Our whole family failed health class

            We had fertility issues.  Of this I have made no secret.  We actually know three other couples who had fertility issues and met with success using precisely the same drug that is responsible for the medical miracle known as Zachary.

            One of those couples is a cousin and his wife.  Feeling some sort of cousinly rivalry, they couldn’t just conceive a child on the same drug we used. No, they conceived twins just a few months after I got pregnant with Benjamin.  Twin boys (who, I might add, were successfully breastfed for a very long time.  I add this because every time I think of it, I gasp in awe of their mother.  I think I would have needed to be catheterized had I breastfed two children at the same time.)

            Well, it seems we are once again in lockstep, because these fools were using the same damned birth control that we were.  With the same results.  When are people going to learn?  A PAST HISTORY OF INFERTILITY IS A LOUSY METHOD OF BIRTH CONTROL.  Write it down, OK?

            So, to our cousins, congratulations.  To the other two couples we know who conceived children on the same drug as we did?  I hope you people are paying attention.

Family rule

            Zachary has been potty trained for more than a year.  During the day, that is.  At night, he still wears a pull-up.  And I suspect he will for a long time to come.

            The fact is that he needs to drink water from a straw cup to fall asleep.  He gave up thumb-sucking at one year old, much to my chagrin, but a year later he started substituting drinking water from a straw.  We eventually had to limit the times he could have the straw cup, because he would use it so much for comfort that he would fill up on water and eat no food.  Now, he gets his straw cup in bed, during books, and during television time. 
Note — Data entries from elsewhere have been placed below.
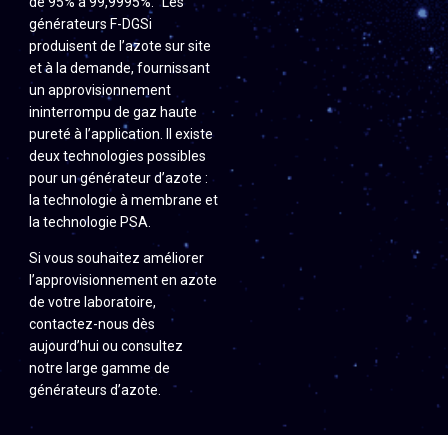
de 95% à 99,9995%. Les
générateurs F-DGSi
produisent de l’azote sur site
et à la demande, fournissant
un approvisionnement
ininterrompu de gaz haute
pureté à l’application. Il existe
deux technologies possibles
pour un générateur d’azote :
la technologie à membrane et
la technologie PSA.
Si vous souhaitez améliorer
l’approvisionnement en azote
de votre laboratoire,
contactez-nous dès
aujourd’hui ou consultez
notre large gamme de
générateurs d’azote.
            On nights he does not fall asleep quickly, he keeps sucking away, and that pull-up is pretty necessary when he has had 20 ounces of water right before bed.  Even when we lift him to the toilet twice, he wets.  If we don’t lift him, he wakes up an hour or two before he should, needing to go to the bathroom.  We have been known to get up in the night just to lift him, so dedicated are we to late mornings.

            So, though he shows the signs of a child ready to nighttime train – waking early to pee, for example – his water habit is holding him back.  We have, as we see it, two choices: break him of the cup or keep putting a three-and-a-half-year-old in pull-ups.
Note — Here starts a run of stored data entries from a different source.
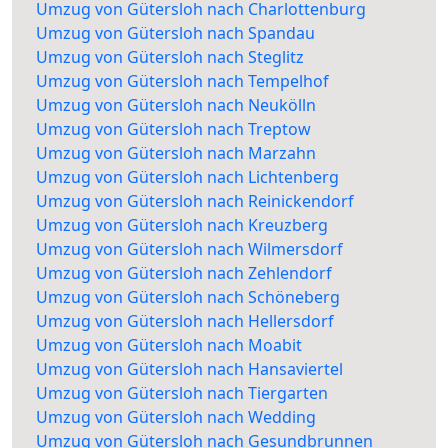
Umzug von Gütersloh nach Charlottenburg
Umzug von Gütersloh nach Spandau
Umzug von Gütersloh nach Steglitz
Umzug von Gütersloh nach Tempelhof
Umzug von Gütersloh nach Neukölln
Umzug von Gütersloh nach Treptow
Umzug von Gütersloh nach Marzahn
Umzug von Gütersloh nach Lichtenberg
Umzug von Gütersloh nach Reinickendorf
Umzug von Gütersloh nach Kreuzberg
Umzug von Gütersloh nach Wilmersdorf
Umzug von Gütersloh nach Zehlendorf
Umzug von Gütersloh nach Schöneberg
Umzug von Gütersloh nach Hellersdorf
Umzug von Gütersloh nach Moabit
Umzug von Gütersloh nach Hansaviertel
Umzug von Gütersloh nach Tiergarten
Umzug von Gütersloh nach Wedding
Umzug von Gütersloh nach Gesundbrunnen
            We do not want to break him of the cup.  If he really needs it for comfort, we do not want to take it away.  Though he is too old to need diapers, he is clearly still a very little person who does need the comfort of his cup.  Childhood is brief enough without Mommy and Daddy cutting it short.

            On days he naps, he wears a pull-up, even though he never wets in the afternoon.  He just isn’t comfortable sleeping in underpants.  And so, on the way back from Fresno, knowing he would sleep in the car after lunch, I took him to the bathroom at Denny’s to change him into a pull-up.

            “Mommy,” he began.  “We came to this restaurant before.”

            “Not this one, Zachary.  We went to the Denny’s in Santa Monica.  There are lots of Denny’s out there.  They’re ubiquitous.”  Suddenly, we were in a teaching moment, because I had used a word he did not know.  And this is how I found myself in the bathroom at Denny’s, putting a three-and-a-half-year-old into a pull-up, and defining the word “ubiquitous.”  And that is how I found myself, the next day, being informed that people, elephants, and hair are ubiquitous.

            “Silly!  Elephants aren’t ubiquitous.  Do you see elephants anywhere?”

            “Elephants are abiquitous on TV,” he corrected me, which is quite true when you consider that we have been watching Dumbo.

            And that is how, two days later, J found himself on the phone at work while Zachary was eating breakfast.  “I’m having a muffin.  The blueberries are abiquitous.”

            And, that is also how our family came to have the following new rule, unenforceable with Zachary but applicable to the following two children: No one will be considered ready to learn the word “ubiquitous” until he or she is out of training pants.

            

Because you asked

            I am moorless.  I am floating without any place to tie me down.  I go on, day to day, and the kids are fed and bathed, but I am empty of definition.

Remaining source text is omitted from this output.